Stupid user question on rmic

J

Joseph Dionne

I have the following directory tree structure and contents therein.

../class
`-- com
`-- project
`-- services
`-- lib
|-- Hello.class

As I read the docs on rmic, the following command line should result in the
creation of ./class/com/project/services/lib/Hello_Stub.class.

rmic -v1.2 -classpath class -d class com.project.services.lib.Hello

However, I get the following ClassNotFoundException

java.lang.ClassNotFoundException: com.project.services.lib.Hello not found in
[file:./, core:/]
at java.net.URLClassLoader.findClass(java.lang.String)
(/usr/lib/libgcj.so.4.0.0)
at gnu.gcj.runtime.VMClassLoader.findClass(java.lang.String)
(/usr/lib/libgcj.so.4.0.0)
at java.lang.ClassLoader.loadClass(java.lang.String, boolean)
(/usr/lib/libgcj.so.4.0.0)
at _Jv_FindClass(_Jv_Utf8Const, java.lang.ClassLoader)
(/usr/lib/libgcj.so.4.0.0)
at java.lang.Class.forName(java.lang.String, boolean,
java.lang.ClassLoader) (/usr/lib/libgcj.so.4.0.0)
at java.lang.Class.forName(java.lang.String) (/usr/lib/libgcj.so.4.0.0)
at gnu.java.rmi.rmic.RMIC.findClass() (/usr/lib/libgcj.so.4.0.0)
at gnu.java.rmi.rmic.RMIC.analyzeClass(java.lang.String)
(/usr/lib/libgcj.so.4.0.0)
at gnu.java.rmi.rmic.RMIC.processClass(java.lang.String)
(/usr/lib/libgcj.so.4.0.0)
at gnu.java.rmi.rmic.RMIC.run() (/usr/lib/libgcj.so.4.0.0)
at gnu.java.rmi.rmic.RMIC.main(java.lang.String[]) (/usr/lib/libgcj.so.4.0.0)

What bonehead thing am I not doing corectly?

Joseph
 
J

Jean-Francois Briere

Simple test, try by specifying absolute paths:

rmic -v1.2 -classpath /some/absolute/path/class -d
/some/absolute/path/class com.project.services.lib.Hello
 
V

VisionSet

Joseph Dionne said:
As I read the docs on rmic, the following command line should result in the
creation of ./class/com/project/services/lib/Hello_Stub.class.

rmic -v1.2 -classpath class -d class com.project.services.lib.Hello

However, I get the following ClassNotFoundException

If you use SDK1.5 you don't need to use rmic, javac does the lot
 
J

Joseph Dionne

Jean-Francois Briere said:
Simple test, try by specifying absolute paths:

rmic -v1.2 -classpath /some/absolute/path/class -d
/some/absolute/path/class com.project.services.lib.Hello

Same result, ClassNotFoundException. However, if I change directory to the
"class" directory, and run the following command line it works fine.

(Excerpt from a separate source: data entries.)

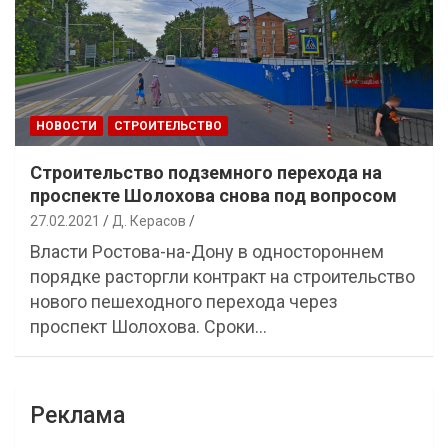
НОВОСТИ
СТРОИТЕЛЬСТВО
Строительство подземного перехода на
проспекте Шолохова снова под вопросом
27.02.2021
Д. Керасов
Власти Ростова-на-Дону в одностороннем
порядке расторгли контракт на строительство
нового пешеходного перехода через
проспект Шолохова. Сроки…
Реклама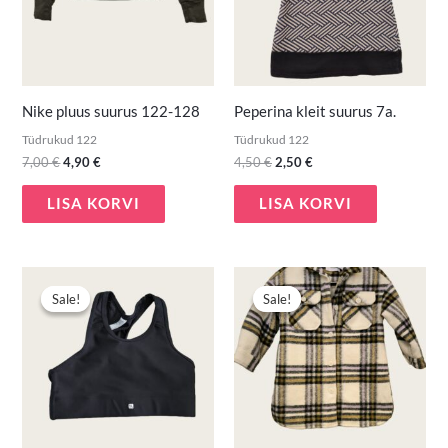
Nike pluus suurus 122-128
Peperina kleit suurus 7a.
Tüdrukud 122
Tüdrukud 122
7,00
€
4,90
€
4,50
€
2,50
€
LISA KORVI
LISA KORVI
Algne
Praegune
Algne
Praegune
hind
hind
hind
hind
Sale!
Sale!
Sale!
Sale!
oli:
on:
oli:
on:
2,80 €.
1,50 €.
9,90 €.
6,50 €.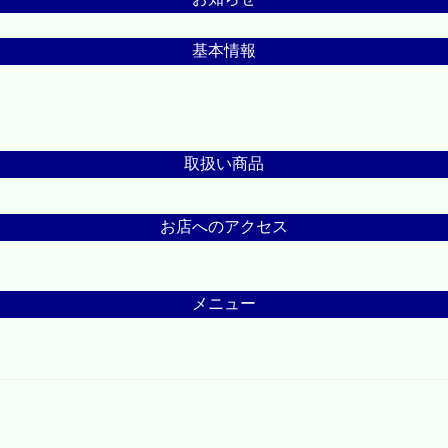
基本情報
取扱い商品
お店へのアクセス
メニュー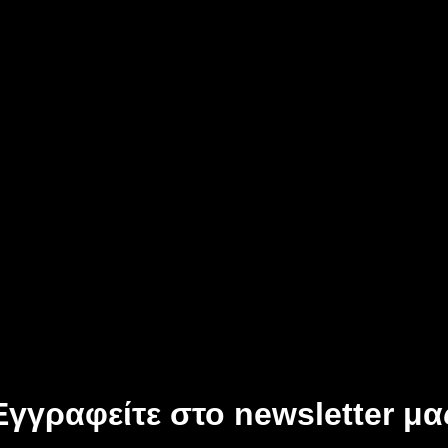
Εγγραφείτε στο newsletter μα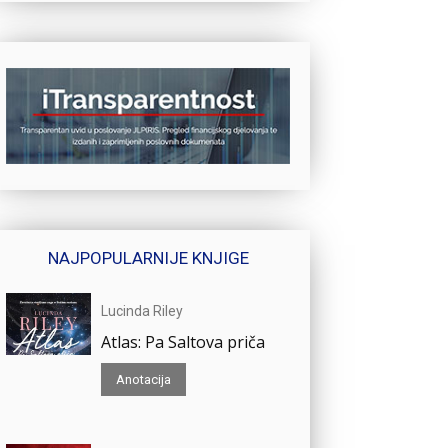
NAJPOPULARNIJE KNJIGE
Lucinda Riley
Atlas: Pa Saltova priča
Anotacija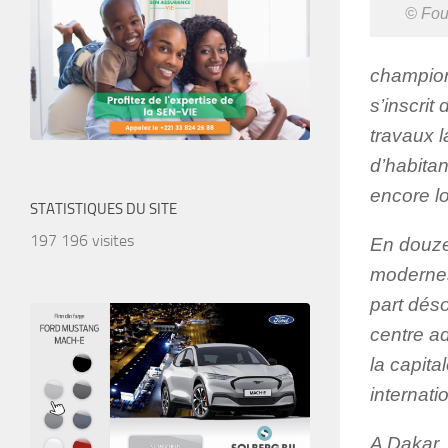
© Fou
champion
s’inscrit
travaux l
d’habitan
encore l
STATISTIQUES DU SITE
197 196 visites
En douze
modernes
part déso
centre ad
la capit
internati
A Dakar,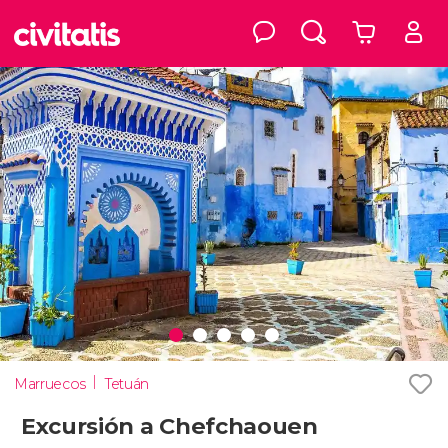
Marruecos
Tetuán
Excursión a Chefchaouen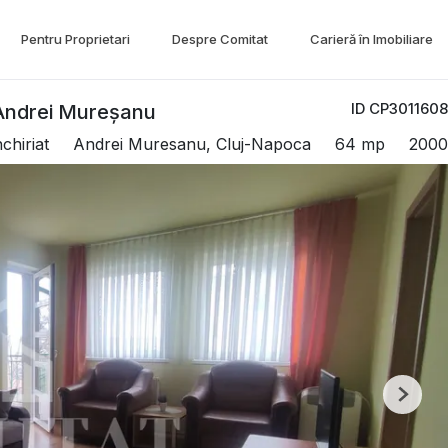
Pentru Proprietari
Despre Comitat
Carieră în Imobiliare
ID CP3011608
 Andrei Mureșanu
chiriat
Andrei Muresanu, Cluj-Napoca
64 mp
2000
Next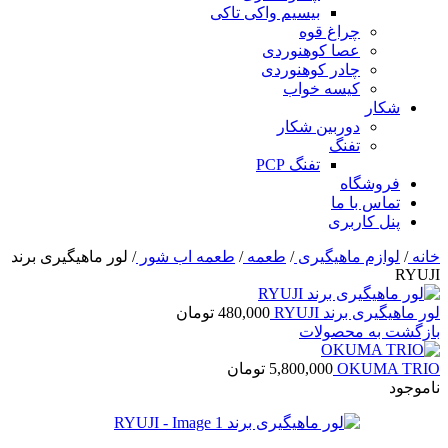
بیسیم واکی تاکی
چراغ قوه
عصا کوهنوردی
چادر کوهنوردی
کیسه خواب
شکار
دوربین شکار
تفنگ
تفنگ PCP
فروشگاه
تماس با ما
پنل کاربری
خانه
/
لوازم ماهیگیری
/
طعمه
/
طعمه اب شور
/
لور ماهیگیری برند
RYUJI
لور ماهیگیری برند RYUJI
480,000
تومان
بازگشت به محصولات
OKUMA TRIO
5,800,000
تومان
ناموجود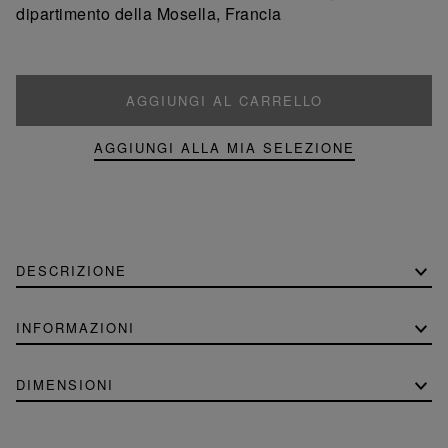
dipartimento della Mosella, Francia
AGGIUNGI AL CARRELLO
AGGIUNGI ALLA MIA SELEZIONE
DESCRIZIONE
INFORMAZIONI
DIMENSIONI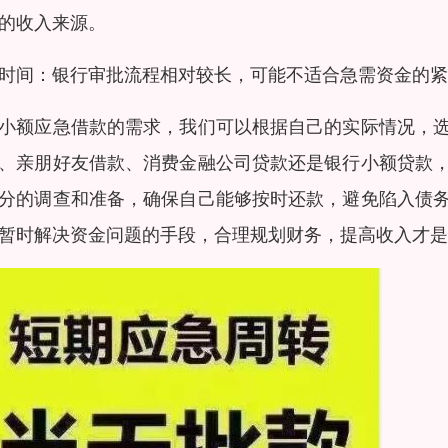
的收入来源。
时间：银行审批流程相对较长，可能不适合急需资金的紧
小额应急借款的需求，我们可以根据自己的实际情况，
、亲朋好友借款、消费金融公司贷款还是银行小额贷款
分的调查和准备，确保自己能够按时还款，避免陷入债
暂时解决资金问题的手段，合理规划财务，提高收入才是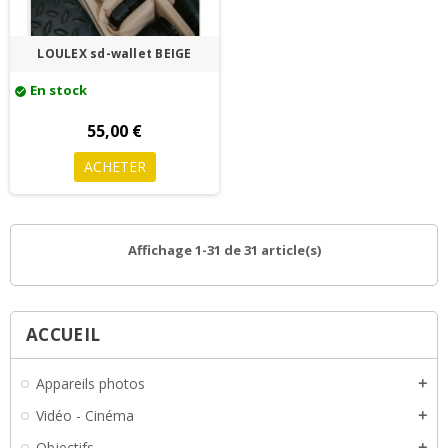
LOULEX sd-wallet BEIGE
En stock
check_circle
55,00 €
ACHETER
Affichage 1-31 de 31 article(s)
ACCUEIL
Appareils photos
add
Vidéo - Cinéma
add
Objectifs
add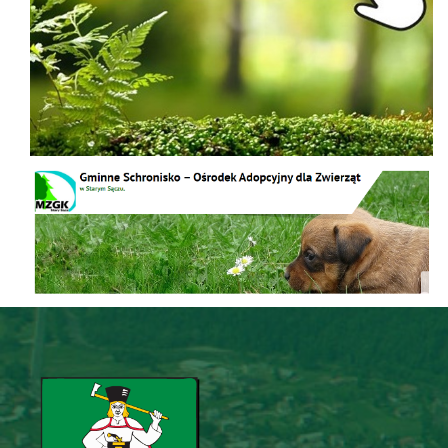
Schronisko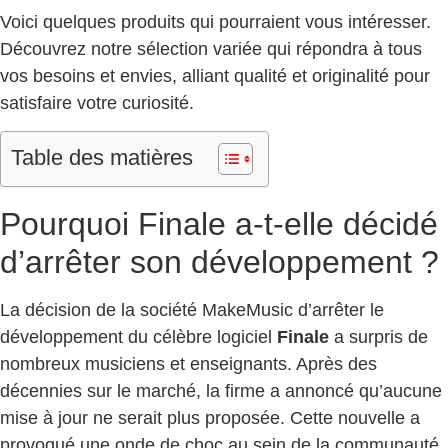
Voici quelques produits qui pourraient vous intéresser.
Découvrez notre sélection variée qui répondra à tous
vos besoins et envies, alliant qualité et originalité pour
satisfaire votre curiosité.
Table des matières
Pourquoi Finale a-t-elle décidé
d’arrêter son développement ?
La décision de la société MakeMusic d’arrêter le
développement du célèbre logiciel
Finale
a surpris de
nombreux musiciens et enseignants. Après des
décennies sur le marché, la firme a annoncé qu’aucune
mise à jour ne serait plus proposée. Cette nouvelle a
provoqué une onde de choc au sein de la communauté,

rmic -v1.2 -classpath . -d . com.project.service.lib.Hello

I have tried absolute path, relative path, i.e. "./class", and rmic seems not
to use "-classpath' BUT, just on a lark, I tried the following command line
and it works.

CLASSPATH=./class rmic -v1.2 -d class com.project.services.lib.Hello

I assume rmic has a bug with option "-classpath"

Thanks for help, work around found and will be used.

Joseph
 
J

Joseph Dionne

Joseph said:
Same result, ClassNotFoundException. However, if I change directory to
the "class" directory, and run the following command line it works fine.

rmic -v1.2 -classpath . -d . com.project.service.lib.Hello

I have tried absolute path, relative path, i.e. "./class", and rmic
seems not to use "-classpath' BUT, just on a lark, I tried the following
command line and it works.

CLASSPATH=./class rmic -v1.2 -d class com.project.services.lib.Hello

I assume rmic has a bug with option "-classpath"

Thanks for help, work around found and will be used.

Joseph


I am using SuSE Linux, and it has someone's third party rmic command, which is
what I was running, not Sun's JDK rmic.

In short, Sun's rmic works as documented.